Izunokuni (伊豆の国市, Izunokuni-shi) is a city located in Shizuoka Prefecture, Japan. As of 10 July 2019, the city had an estimated population of 48,579 in 21,257 households and a population density of 506 persons per km^{2}. The total area of the city is 94.62 sqkm.

==Geography==
Izunokuni is located on the northern "neck" of the Izu Peninsula in eastern Shizuoka Prefecture. The region is hilly, with numerous hot springs. The climate of the region is temperate maritime, with hot, humid summers and short, cool winters, with the warm Kuroshio Current offshore having a moderating effect.

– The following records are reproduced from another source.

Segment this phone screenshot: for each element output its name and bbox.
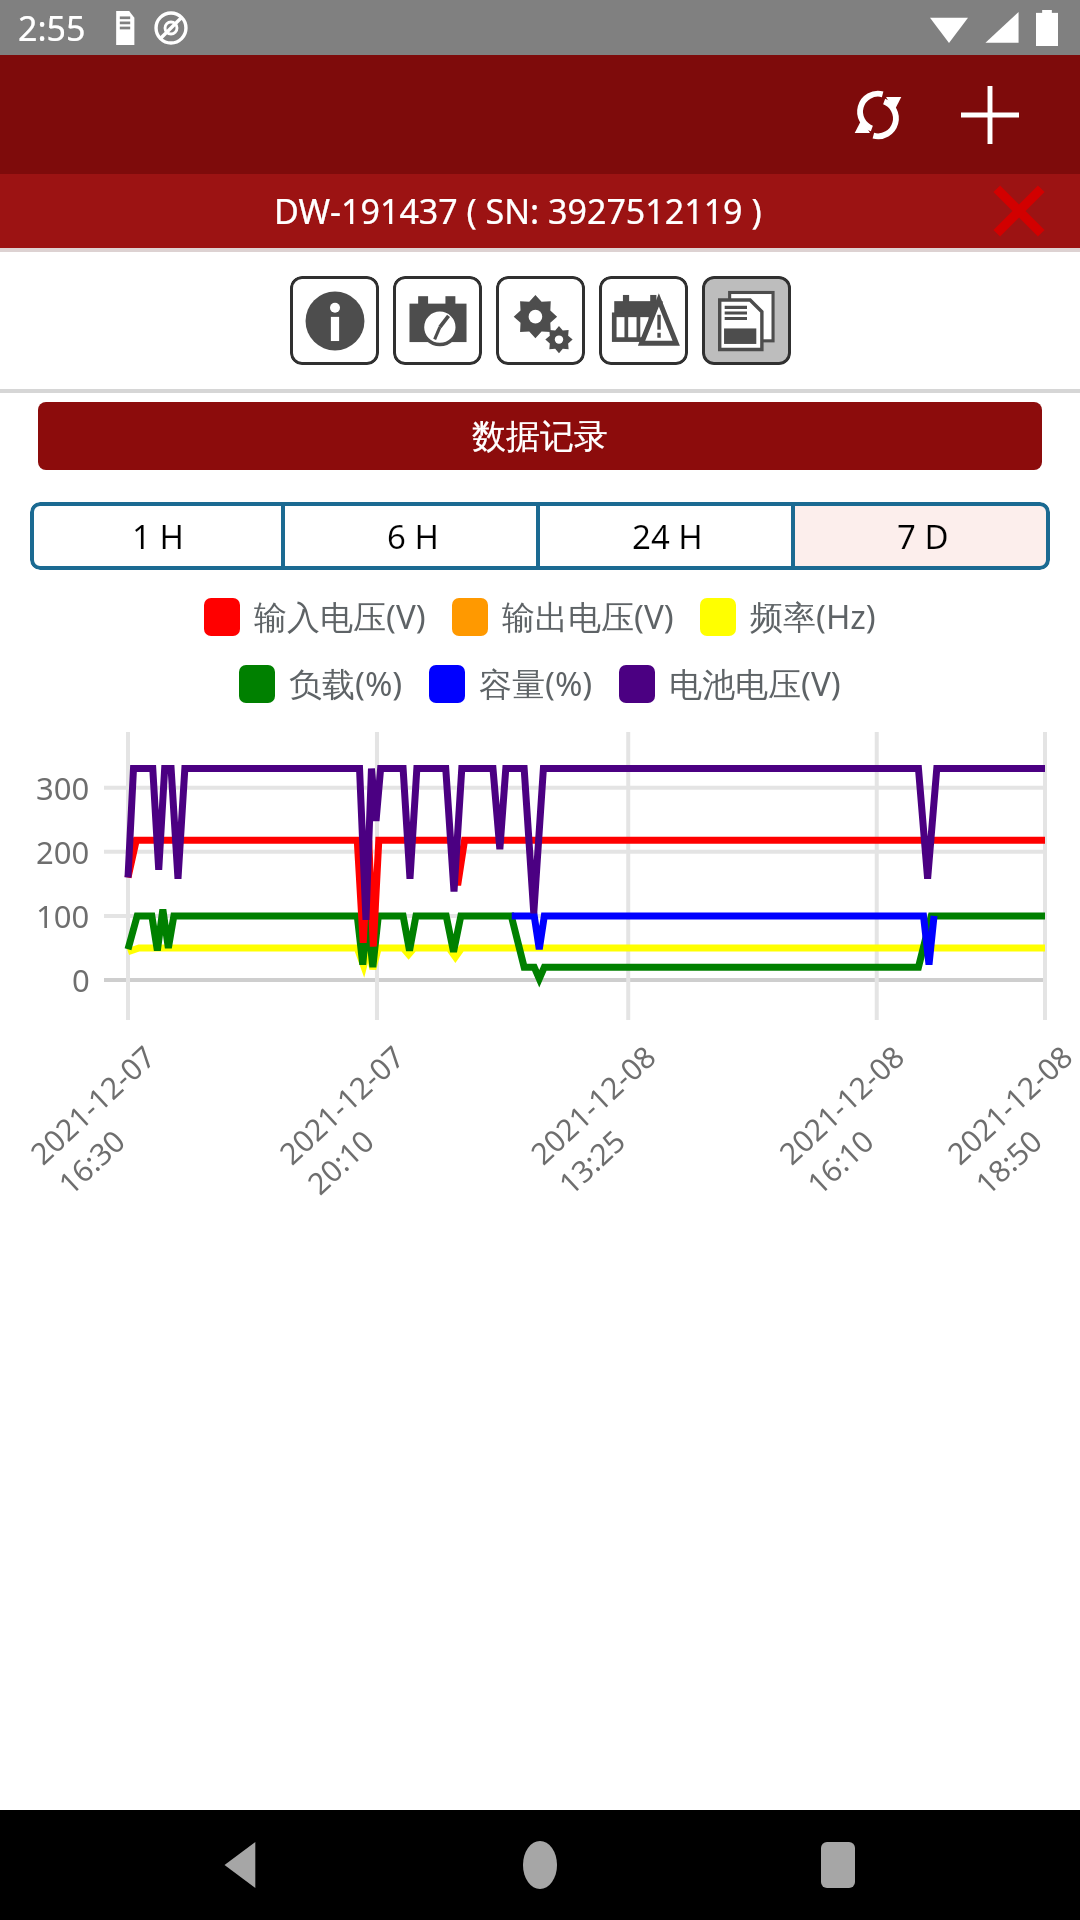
- button[interactable]: Back: [188, 1810, 298, 1920]
- staticText: DW-191437 ( SN: 3927512119 ): [274, 188, 762, 234]
- button[interactable]: Settings: [496, 276, 585, 365]
- button[interactable]: Information: [290, 276, 379, 365]
- button[interactable]: Add: [934, 59, 1046, 171]
- staticText: 电池电压(V): [669, 661, 841, 706]
- button[interactable]: 7 D: [795, 502, 1050, 570]
- staticText: 1 H: [132, 514, 184, 559]
- staticText: 6 H: [387, 514, 439, 559]
- staticText: 频率(Hz): [750, 594, 876, 639]
- button[interactable]: Home: [485, 1810, 595, 1920]
- button[interactable]: Close: [976, 174, 1062, 248]
- button[interactable]: Recent apps: [783, 1810, 893, 1920]
- button[interactable]: 1 H: [30, 502, 285, 570]
- staticText: 负载(%): [289, 661, 403, 706]
- button[interactable]: Monitor: [393, 276, 482, 365]
- button[interactable]: 数据记录: [38, 402, 1042, 470]
- staticText: 24 H: [632, 514, 703, 559]
- button[interactable]: 6 H: [285, 502, 540, 570]
- staticText: 容量(%): [479, 661, 593, 706]
- button[interactable]: 24 H: [540, 502, 795, 570]
- staticText: 2:55: [18, 5, 86, 51]
- button[interactable]: Data log: [702, 276, 791, 365]
- staticText: 输出电压(V): [502, 594, 674, 639]
- staticText: 7 D: [897, 514, 949, 559]
- button[interactable]: Event log: [599, 276, 688, 365]
- button[interactable]: Refresh: [822, 59, 934, 171]
- staticText: 输入电压(V): [254, 594, 426, 639]
- staticText: 数据记录: [472, 415, 608, 458]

===Surrounding municipalities===
- Atami
- Izu
- Itō
- Numazu
- Kannami

==Demographics==
Per Japanese census data, the population of Izunokuni has been relatively stable over the past 30 years.

===Climate===
The city has a climate characterized by characterized by hot and humid summers, and relatively mild winters (Köppen climate classification Cfa). The average annual temperature in Izunokuni is 16.0 °C. The average annual rainfall is 1981 mm with September as the wettest month. The temperatures are highest on average in August, at around 26.5 °C, and lowest in January, at around 6.2 °C.

==History==
During the late Heian and Kamakura periods, the town of Nirayama within the current borders of Izunokuni was the home of the Later Hōjō clan, who dominated Japanese politics in the 12th century. A castle was established at Nirayama by Ise Moritoki in 1493. During the Edo period, most of Izu Province was tenryō territory under direct control of the Tokugawa shogunate, who ruled Izu and parts of eastern Suruga Province from a daikansho established at Nirayama. After the Meiji Restoration, the area became the short-lived Nirayama Prefecture, which was merged into the equally short-lived Ashigara Prefecture in 1871. From 1876, the area has been part of Shizuoka Prefecture. During the cadastral reform of 1886, the area was reorganized into several villages under Kimisawa District, which was with Tagata District in 1896. In 1934, the village of Izunagaoka was elevated to town status, followed by Ōhito in 1940, and Nirayama in 1962.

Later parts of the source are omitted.